## REQUIREMENT
Exclude the images and transcribe the entries below precisely.

(GIVEN RECORDS Opens)

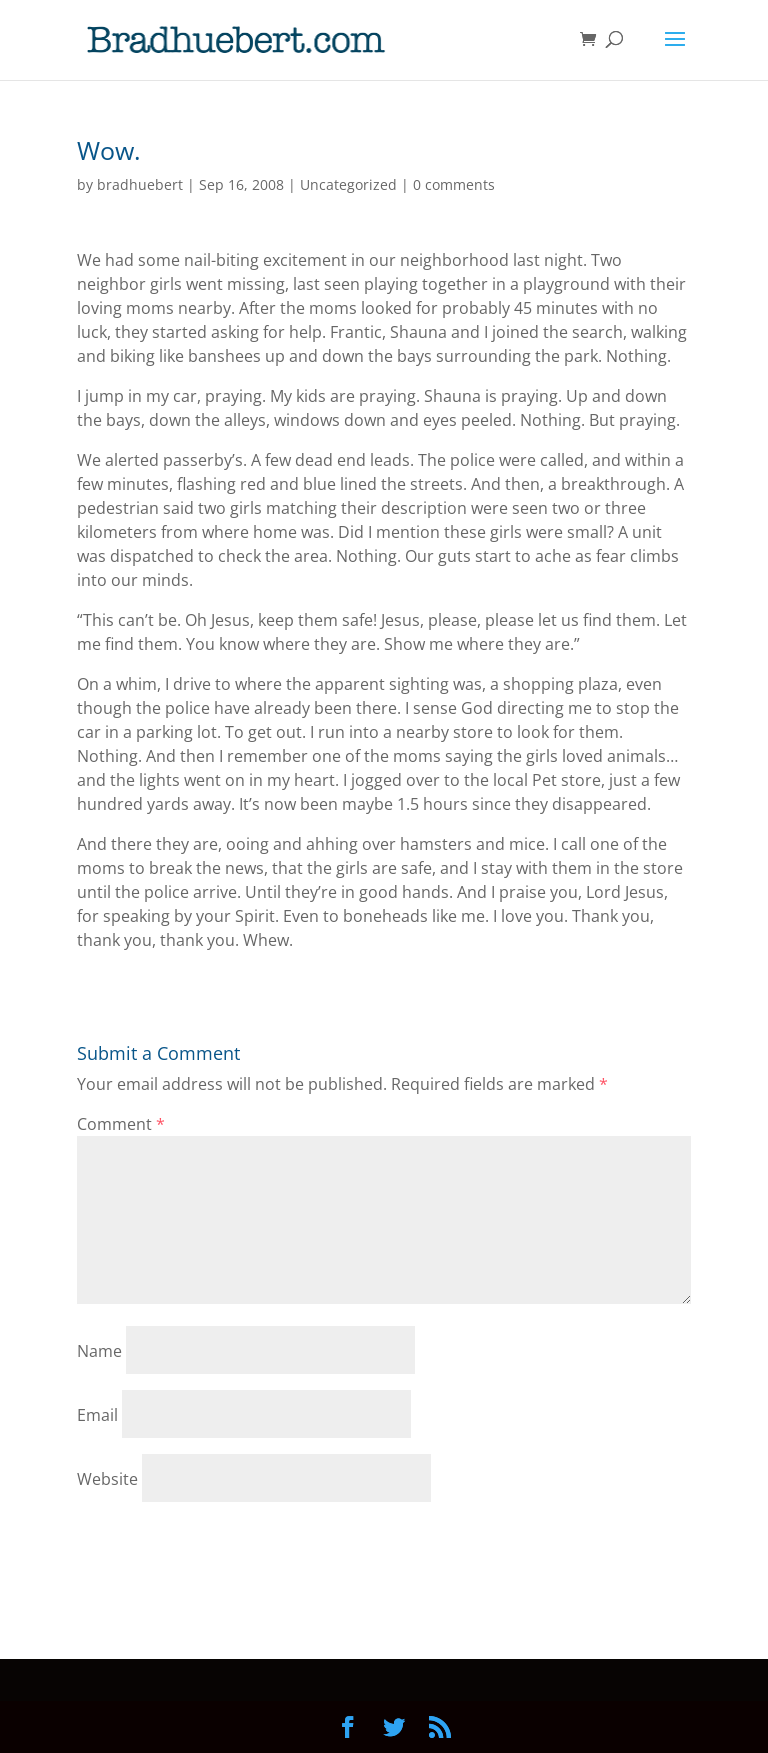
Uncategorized (348, 184)
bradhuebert (140, 184)
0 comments (454, 184)
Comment (121, 1124)
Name (99, 1351)
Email (97, 1415)
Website (107, 1479)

(GIVEN RECORDS Closes)

## RESPONSE FOR THIS EXERCISE
Uncategorized (348, 184)
bradhuebert (140, 184)
0 comments (454, 184)
Comment (121, 1124)
Name (99, 1351)
Email (97, 1415)
Website (107, 1479)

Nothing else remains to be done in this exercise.